A major change is planned for the Programme of Advancement Through Health and Education, PATH. Applicants who receive provisional approval after the first Beneficiary Management Information System review will be placed on temporary payment and begin collecting benefits before the full verification stage is completed. The ministry says verification and orientation will continue, with tighter timelines, better operating standards and stronger checks, while persons who are no longer eligible will be removed from the programme.

Additional help is being directed to vulnerable households, pregnant and breastfeeding mothers affected by the hurricane, and persons with disabilities seeking entry to PATH. Jamaica is also to get its first dedicated training institution for domestic workers through a partnership with the Jamaica Household Workers Union, with the aim of improving skills, employability and worker protection.

The ministry’s Solidarity Programme is providing a one-off $20,000 grant to 50,000 vulnerable Jamaicans who are not receiving PATH, poor relief, social pension, NIS or similar assistance. More than $230 million has already gone to nearly 12,000 beneficiaries, and persons approved but unable to collect in the first payment cycle now have until the end of June.

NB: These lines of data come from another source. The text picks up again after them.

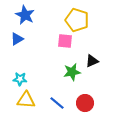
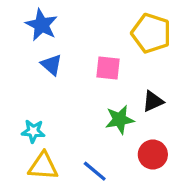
yellow pentagon: (77, 20) -> (151, 33), moved
blue triangle: (17, 39) -> (51, 65), moved, turned -48
red circle: (85, 103) -> (153, 155), moved

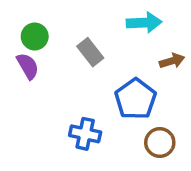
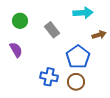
purple semicircle: (28, 66) -> (16, 50), moved
brown circle: (160, 142) -> (76, 82), moved

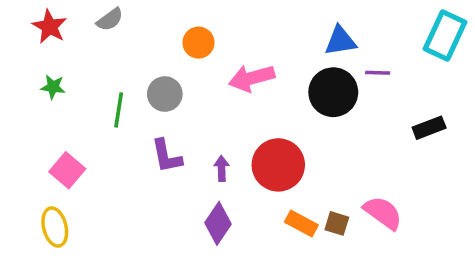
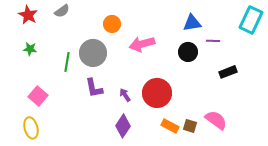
black circle: (333, 92) -> (188, 52), size x0.7
gray circle: (165, 94) -> (93, 53), size x1.4
black rectangle: (429, 128) -> (228, 72), moved
purple arrow: (222, 168) -> (125, 95), turned -32

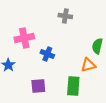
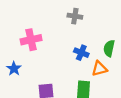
blue cross: (47, 54) -> (81, 53), moved

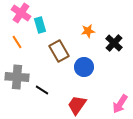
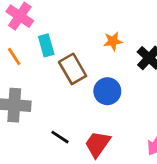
cyan rectangle: (40, 25) -> (46, 45), moved
black line: (42, 90) -> (60, 137), moved

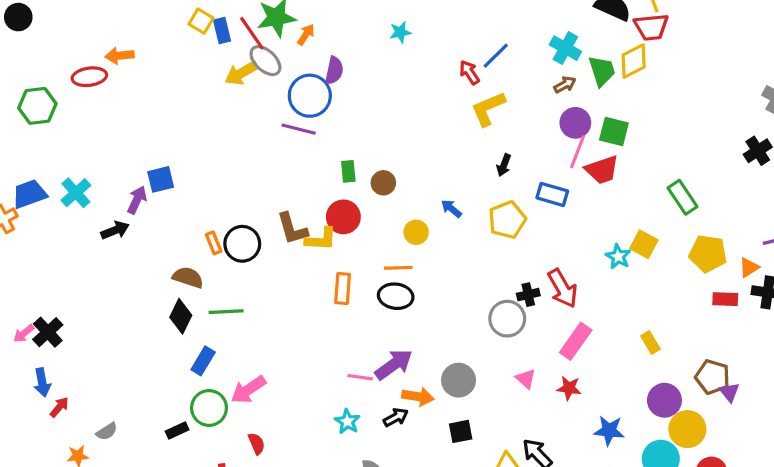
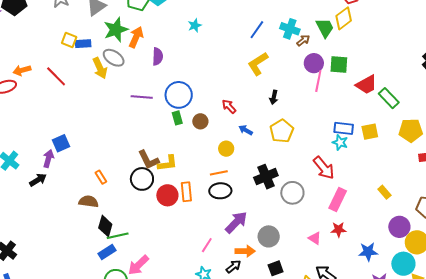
blue rectangle: (222, 30) -> (83, 44), turned -70
red line: (252, 33) -> (56, 76), moved
orange arrow: (306, 35) -> (136, 37), size x1.5
cyan cross: (565, 48) -> (290, 29), moved
red arrow: (469, 72) -> (229, 107), moved
yellow arrow: (241, 73) -> (100, 68), turned -75
blue circle: (310, 96) -> (179, 95), moved
red trapezoid: (602, 170) -> (366, 85), moved
blue rectangle: (552, 194) -> (344, 128), moved
red circle: (343, 217) -> (167, 195), moved
black circle: (242, 244) -> (142, 179), moved
yellow square: (644, 244) -> (370, 132), turned -30
cyan star: (618, 257) -> (340, 142), moved
black cross: (528, 295) -> (266, 177), moved, size x1.6
green line: (226, 312) -> (118, 236), moved
black diamond: (181, 316) -> (105, 226), moved
blue rectangle: (203, 361) -> (107, 252), turned 36
purple arrow: (394, 364) -> (236, 222), moved
pink line: (360, 377) -> (207, 245), turned -56
pink triangle: (526, 379) -> (315, 238), moved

For persons with disabilities, a digital marketplace will be added to the I Am Able platform to link disability-owned businesses with local and overseas buyers. The renewed Accessibility Tools for Transformation grant, valued at $25.5 million, will help cover hearing aids, glasses, prosthetics, mobility devices and therapy services, with eligible applicants able to receive up to 80 per cent of costs, or full coverage in exceptional cases. The JCPD will focus next fiscal year on capacity, service delivery, digital transformation, policy oversight and rights enforcement.

The Early Stimulation Programme is also expanding through Access Jamaica, which will send mobile therapy teams to rural communities in Trelawny, Westmoreland and St. Mary. The ministry expects the service to cut rural waiting times by 40 per cent and reach 1,000 more children in year one.

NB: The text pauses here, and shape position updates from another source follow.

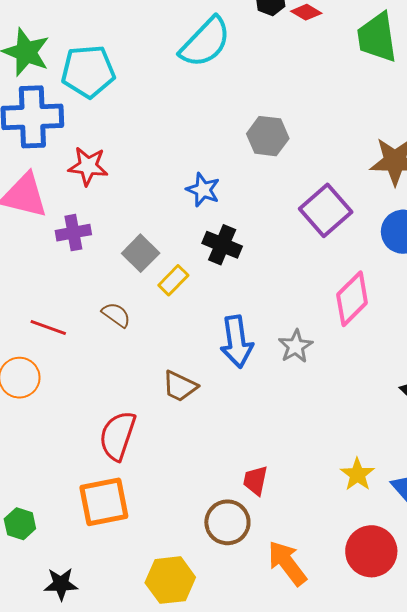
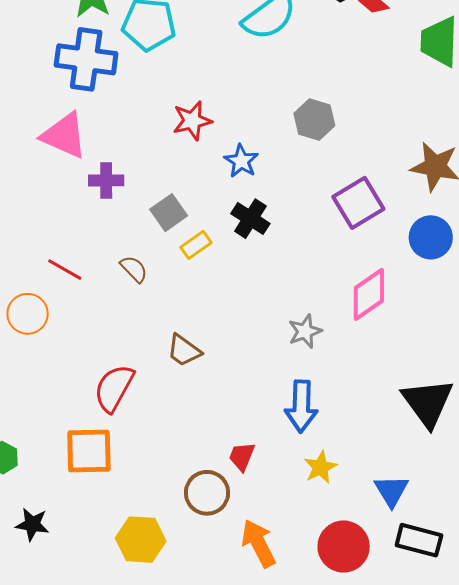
red star: (88, 166) -> (192, 121), moved, turned -30
blue arrow: (237, 342) -> (301, 406), moved
yellow star: (357, 474) -> (320, 467), moved

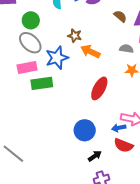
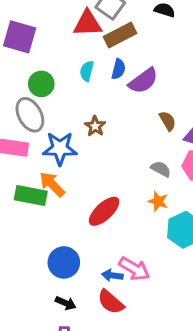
orange arrow: (90, 51) -> (52, 184), moved
green rectangle: (42, 83) -> (31, 196), moved
black arrow: (95, 156) -> (66, 303), turned 40

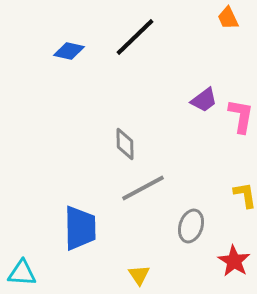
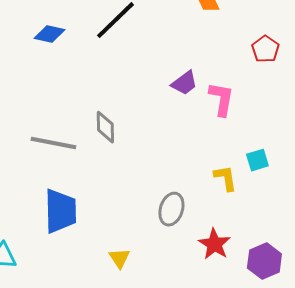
gray line: (143, 188) -> (53, 143), moved, turned 39

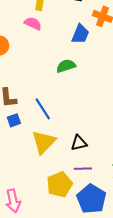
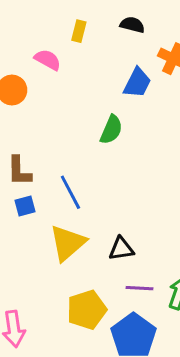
pink semicircle: (33, 23) -> (48, 60), moved
green semicircle: (66, 66) -> (111, 130), turned 126
purple line: (83, 169) -> (140, 288), moved

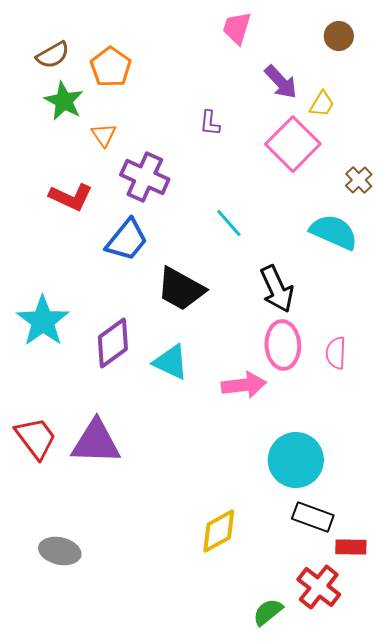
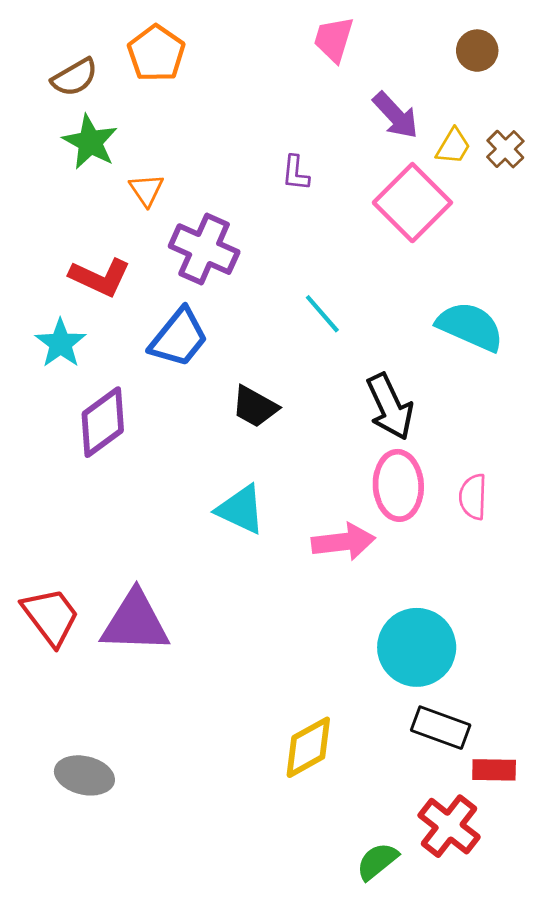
orange pentagon: (111, 67) -> (156, 53), moved
brown cross: (359, 180) -> (505, 149), moved
black trapezoid: (181, 289) -> (255, 407), size x0.7
cyan star: (43, 321) -> (61, 343), moved, size x0.7
purple diamond: (113, 343) -> (103, 422), moved

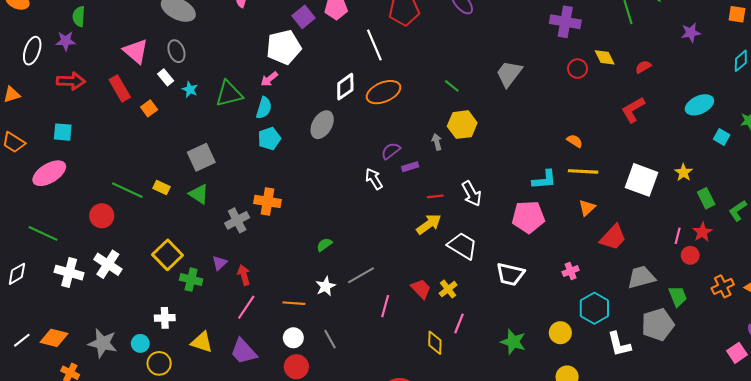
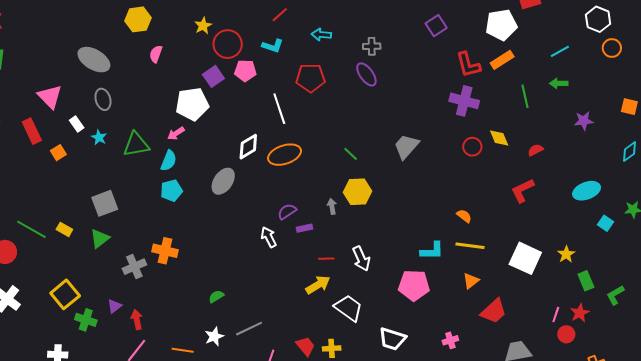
gray ellipse: (176, 51) -> (103, 99), moved
green triangle: (199, 194) -> (100, 238), turned 45
yellow cross: (448, 289) -> (332, 348), turned 30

For hurricane-damaged homes, phase two of the Restoration of Owner or Occupant Family Shelters Roofs Programme is being prepared to speed up help and strengthen accountability. Labour reforms include a Future of Work and Digital Labour Task Force, standards for remote work, protection for non-traditional workers, AI-related job preparation, a BPO decent work partnership, a workplace risk toolkit, progress toward unemployment insurance within two years, and expanded support for overseas farm workers, including automated communication, upgrades to the E Street facility and a St. James processing outpost.